O cenário atual do Cerrado
Atualmente, aproximadamente 51,2% do Cerrado ainda apresenta vegetação nativa. O restante, que corresponde a cerca de 48%, foi convertido para a agropecuária e outras atividades de ocupação humana. O estudo apresentado pelo MapBiomas destaca uma tendência preocupante: as cidades dentro do Cerrado, que tinham mais de 80% de vegetação preservada em 1985, viram esse índice cair para apenas 16% em 2024.

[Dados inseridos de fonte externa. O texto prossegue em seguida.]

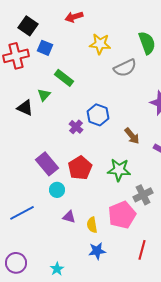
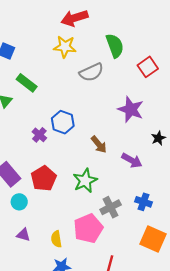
red arrow: (74, 17) -> (74, 18), moved, size x1.4
green star: (119, 170) -> (85, 181), turned -30
purple triangle: (69, 217) -> (23, 235), moved

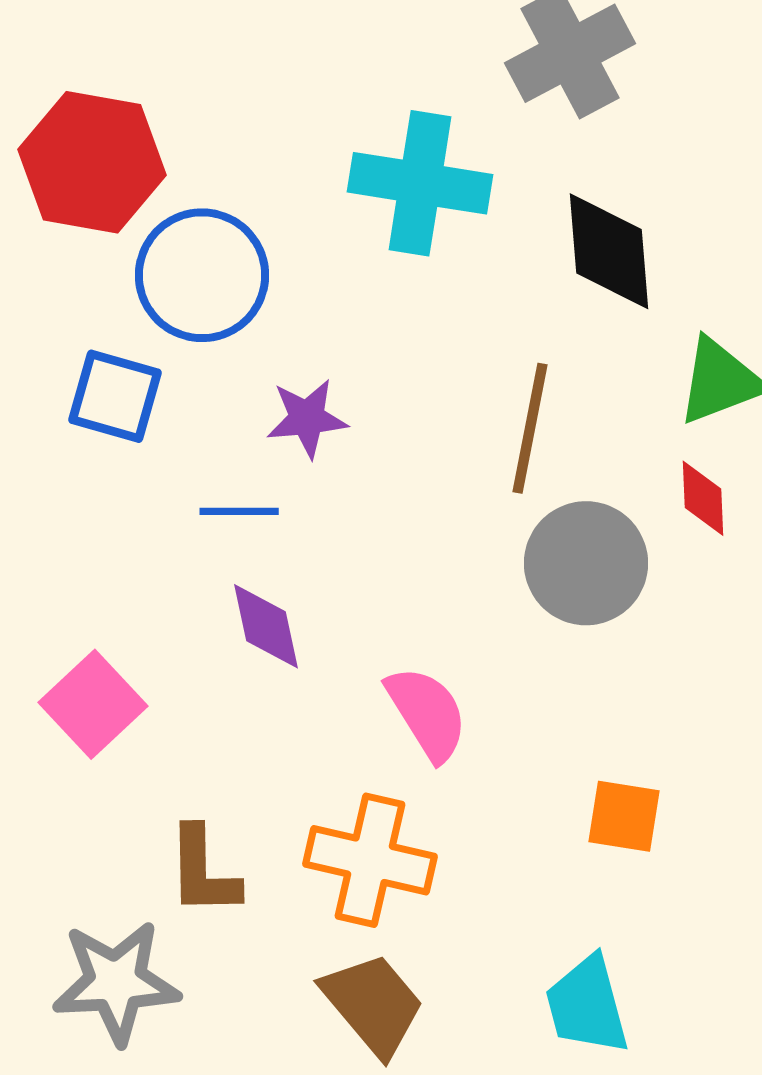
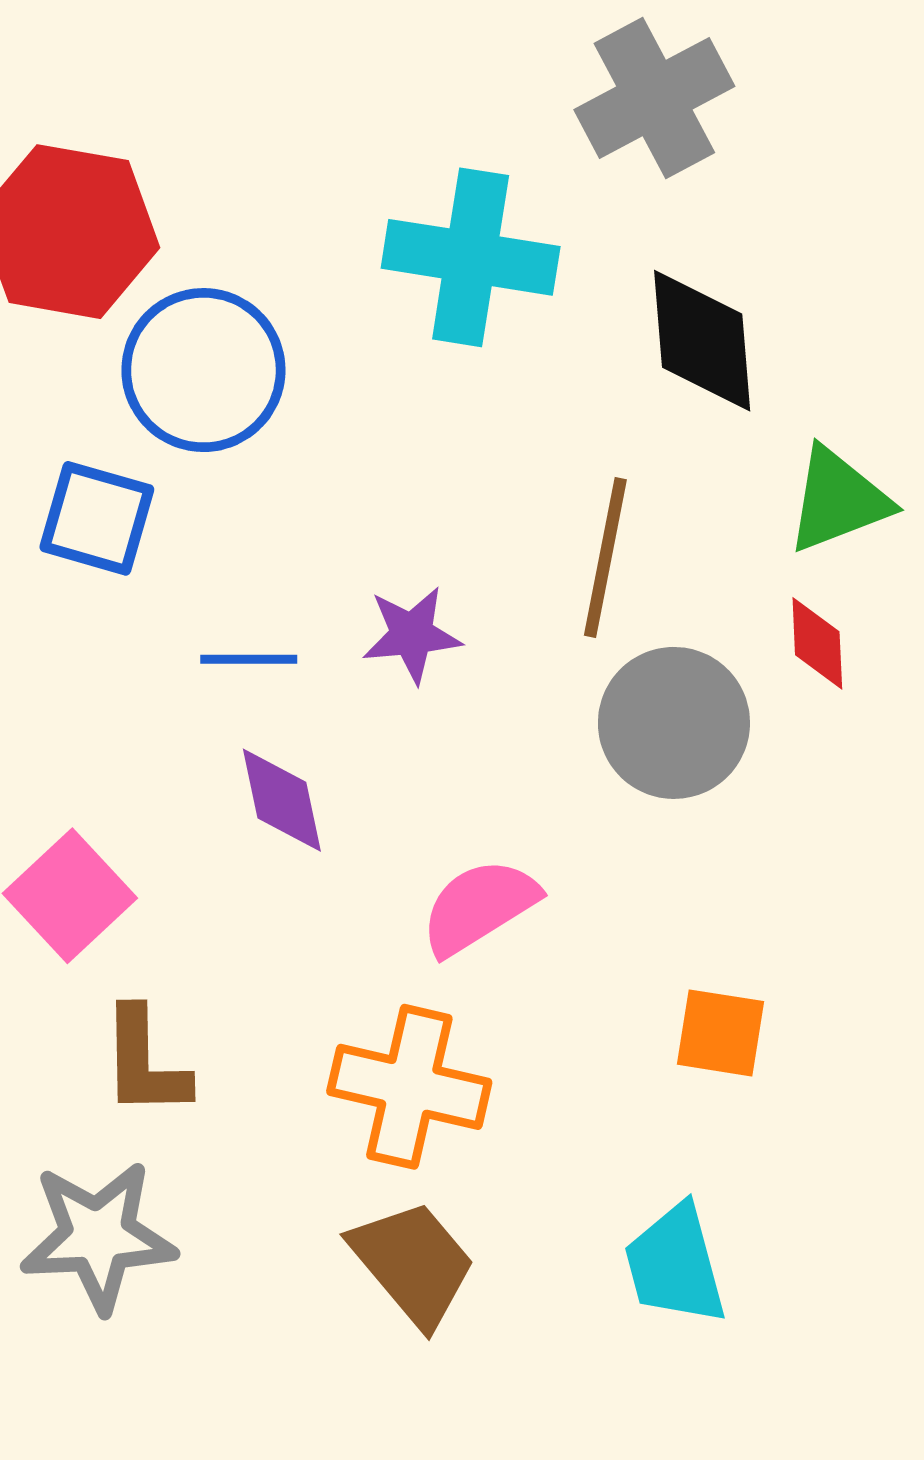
purple star: (307, 418) -> (412, 635), moved
pink semicircle: (427, 713) -> (479, 907), turned -90
brown L-shape: (203, 871) -> (145, 1062), moved

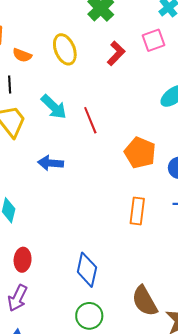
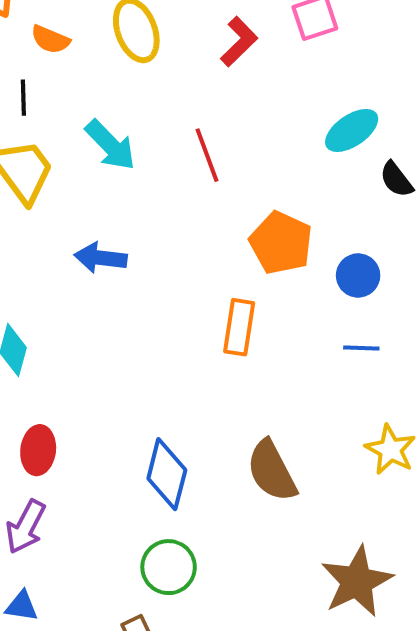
red line: (90, 120) -> (207, 155), moved
orange rectangle: (137, 211) -> (239, 327), moved
brown semicircle: (145, 301) -> (272, 471), moved

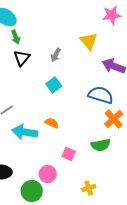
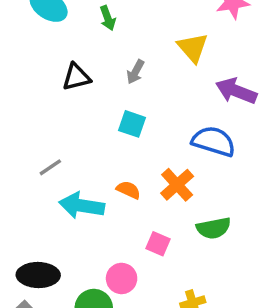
green arrow: (16, 37) -> (108, 18), moved
black triangle: (22, 58) -> (76, 77), turned 36
cyan square: (54, 85) -> (132, 124), turned -35
orange cross: (114, 119) -> (177, 185), moved

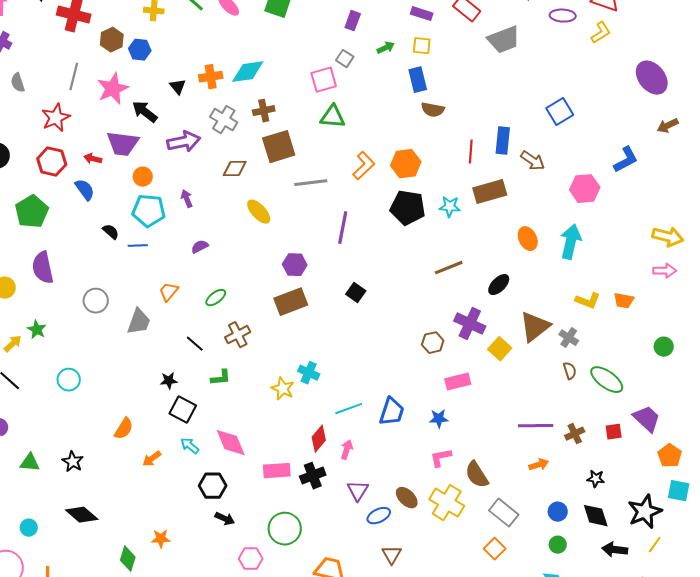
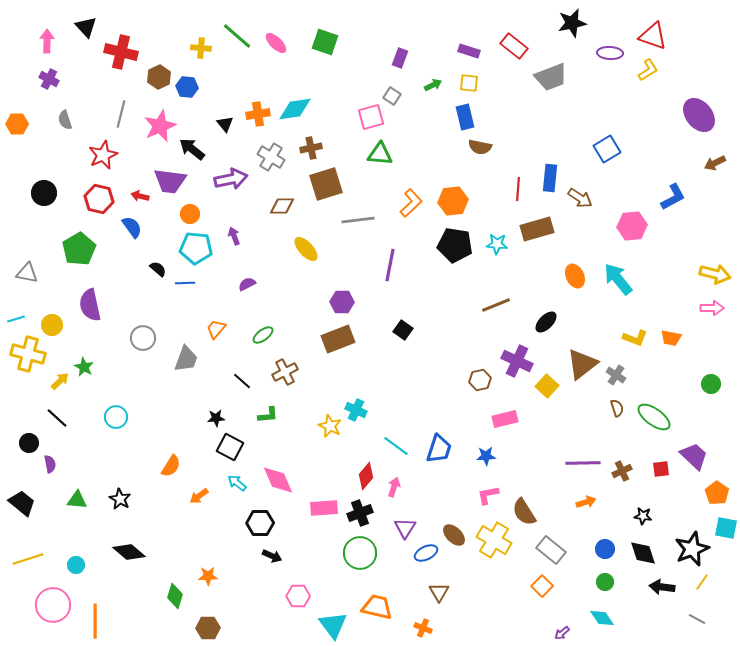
cyan arrow: (571, 242) -> (618, 279), turned -52
cyan line: (349, 409) -> (396, 446), turned 56
green circle: (285, 529) -> (360, 553), moved

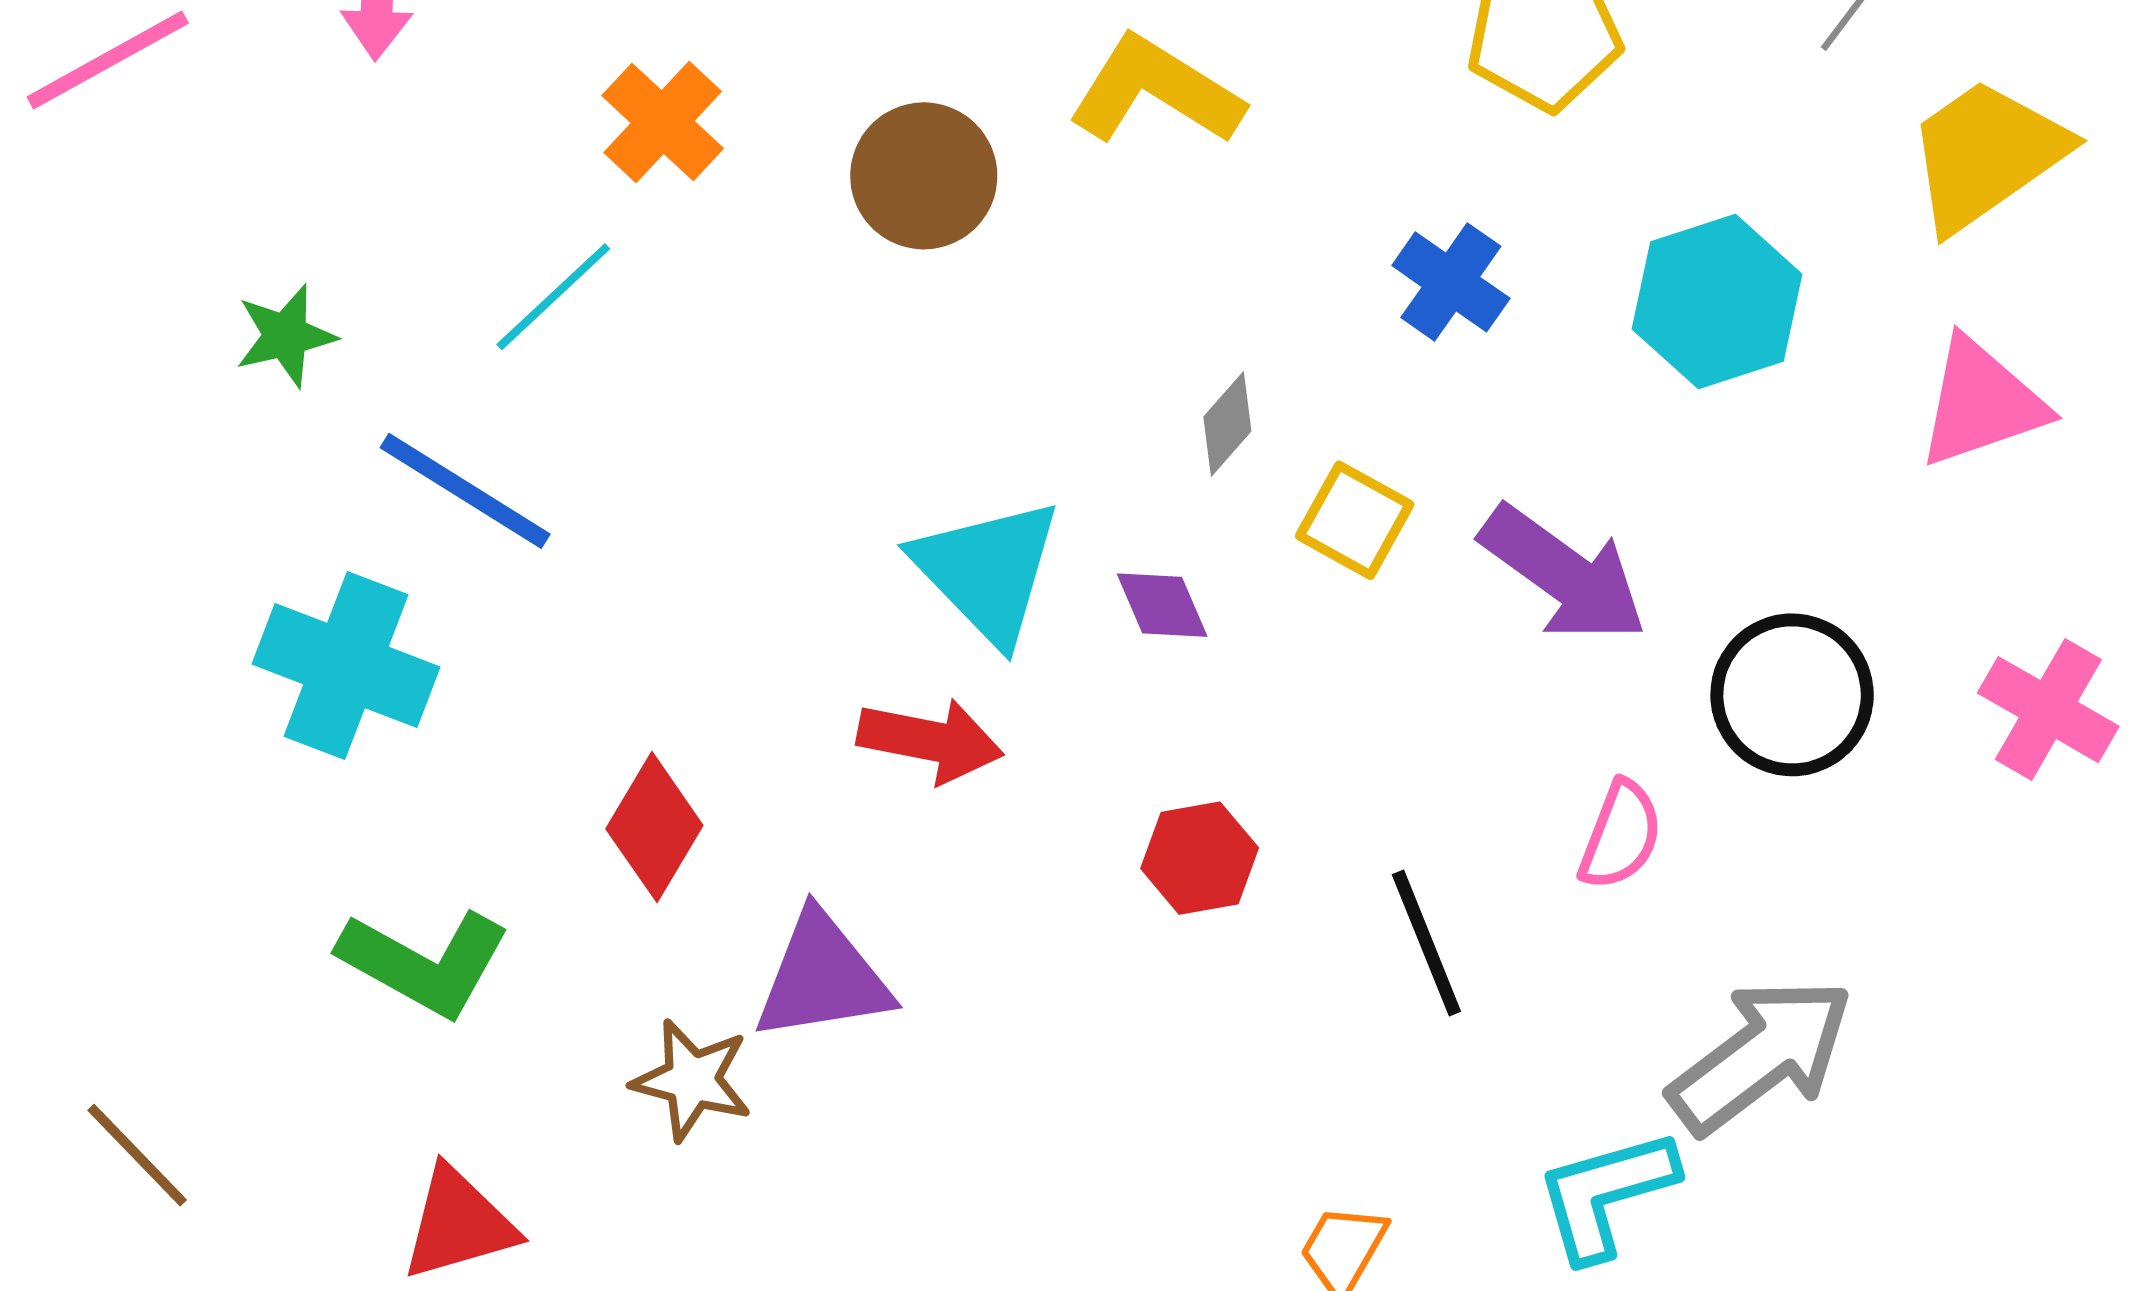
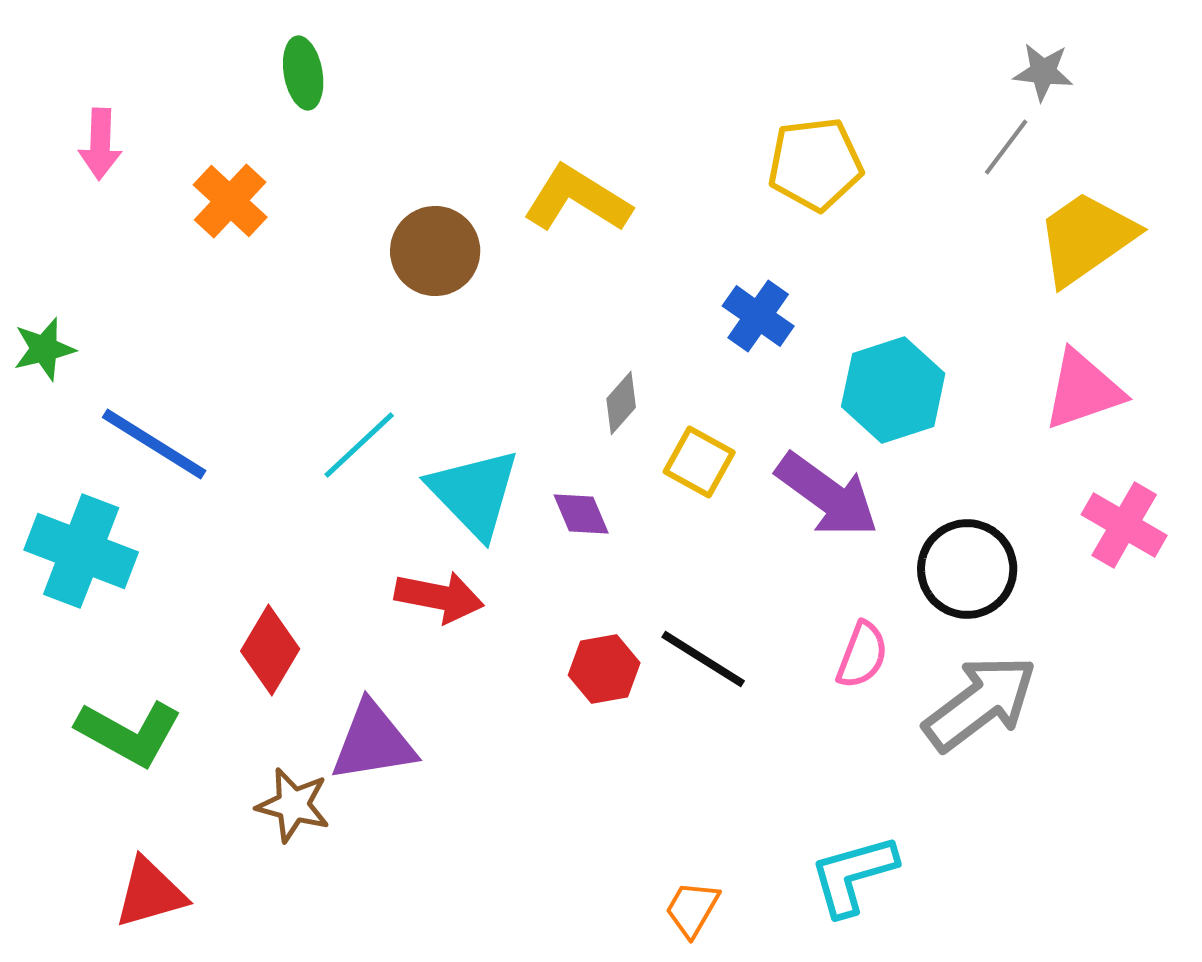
orange cross: (663, 122) -> (230, 201), moved
cyan line: (553, 297) -> (359, 445), moved
cyan hexagon: (1717, 302) -> (893, 390), moved
pink cross: (2048, 710) -> (1124, 525), moved
black line: (1426, 943) -> (703, 659), moved, turned -36
gray arrow: (1761, 1056) -> (980, 703), moved

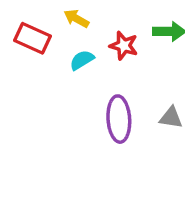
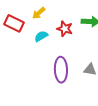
yellow arrow: (76, 19) -> (39, 13), turned -72

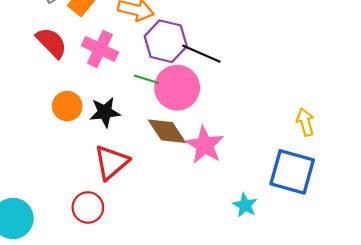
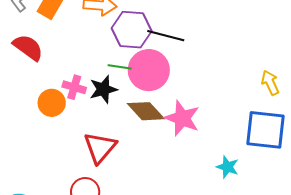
pink cross: (100, 49) -> (74, 87), moved, size x0.7
black star: (105, 112) -> (103, 89), moved

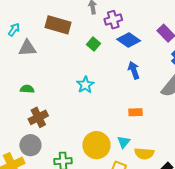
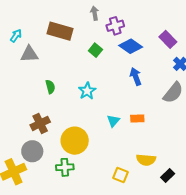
green semicircle: (27, 89) -> (50, 87), moved, turned 72
cyan triangle: (124, 142) -> (113, 121), moved
yellow circle: (96, 145) -> (75, 141), moved

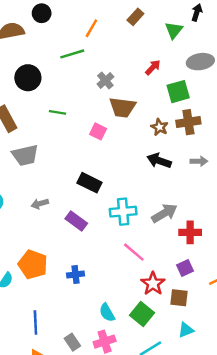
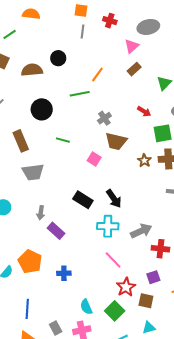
red arrow: (153, 67) -> (144, 111), turned 72
black arrow: (159, 161) -> (114, 199), moved, turned -150
gray arrow: (40, 204) -> (41, 213), turned -72
purple rectangle: (76, 221) -> (56, 231), moved

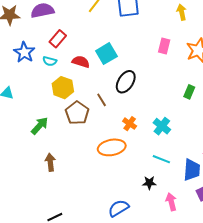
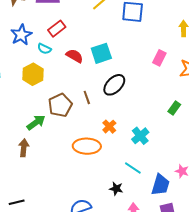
yellow hexagon: (63, 88) -> (33, 74), moved
green arrow: (40, 126) -> (36, 122), moved

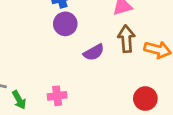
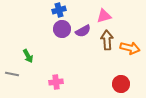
purple semicircle: (94, 52) -> (83, 31), moved
green arrow: (19, 100) -> (28, 56), moved

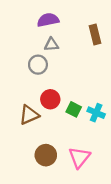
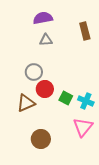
gray circle: (38, 65) -> (34, 72), moved
pink triangle: (79, 157) -> (83, 127), moved

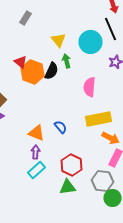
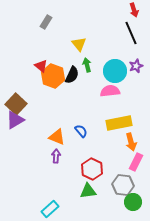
cyan circle: (90, 42) -> (115, 71), moved
pink semicircle: (90, 87) -> (110, 91), turned 78
orange arrow: (110, 138) -> (131, 142), turned 48
cyan rectangle: (36, 170) -> (50, 209), moved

Bárbara Costa, analista de pesquisa do Ipam, explica que “o Cerrado vem sendo transformado em ritmo acelerado nas últimas quatro décadas”. A supressão da vegetação nativa foi mais acentuada entre 1985 e 1995, período em que a agricultura começou a se expandir de forma significativa, transformando-se em uma das regiões centrais da produção agrícola do Brasil. Grãos como soja e milho são os principais responsáveis por essa transformação.
Impactos da Devastação
A expansão da agropecuária no Cerrado aumentou de 42% para 58% entre 1985 e 2024, resultando em que um em cada quatro municípios do bioma possua menos de 20% de vegetação nativa. Essa alteração não apenas impacta a biodiversidade local, mas também afeta comunidades que dependem da vegetação nativa para sua subsistência.
A região do Matopiba: epicentro da transformação
A região conhecida como Matopiba, formada pelos estados do Maranhão, Tocantins, Piauí e Bahia, se destaca como o epicentro das mudanças no Cerrado. Ela representa 30% do bioma, mas acumulou 39% da perda líquida de vegetação nativa desde 1985, ou 15,7 milhões de hectares. Somente na última década, 73% de toda a devastação do Cerrado ocorreu nessa área, que viu sua agricultura aumentar em 24 vezes dentro de 40 anos. Esse crescimento resultou em um aumento de 5,5 milhões de hectares destinados a atividades agrícolas.
Novas pressões e recursos hídricos
Adicionalmente, o Cerrado enfrenta novas pressões. Um terço da área destinada a usinas fotovoltaicas do Brasil se localiza nesse bioma, com uma área total de 11,3 mil hectares em 2024 — representando um crescimento de 1.273% em comparação a 2016. Durante esse mesmo período, cerca de 4,4 mil hectares de vegetação nativa foram convertidos para esses empreendimentos.
No que diz respeito aos recursos hídricos, o Cerrado registrou em 2024 a maior superfície de água desde 1985, com 1,6 milhão de hectares. Contudo, a maior parte desse volume, 60,4%, provém de áreas artificiais, como hidrelétricas e reservatórios. As águas naturais, por outro lado, recuaram em 249 mil hectares, uma queda de 27,8%, mostrando que 90,8% das bacias hidrográficas do Cerrado perderam superfície de água natural. Essa degradação preocupa especialistas, que alertam sobre a necessidade de políticas públicas que integrem produção agrícola e conservação ambiental.
Ane Alencar, diretora de Ciência do Ipam, ressalta a importância de promover incentivos e implementar políticas que conciliem a produção agrícola com a preservação da vegetação nativa. “Só assim será possível garantir a segurança hídrica, alimentar e climática do Brasil”, conclui Alencar.
Esse relatório serve como um apelo à sociedade e aos governantes para que tomem medidas urgentes em defesa do Cerrado, um bioma essencial para a biodiversidade e a estabilidade ecológica do Brasil.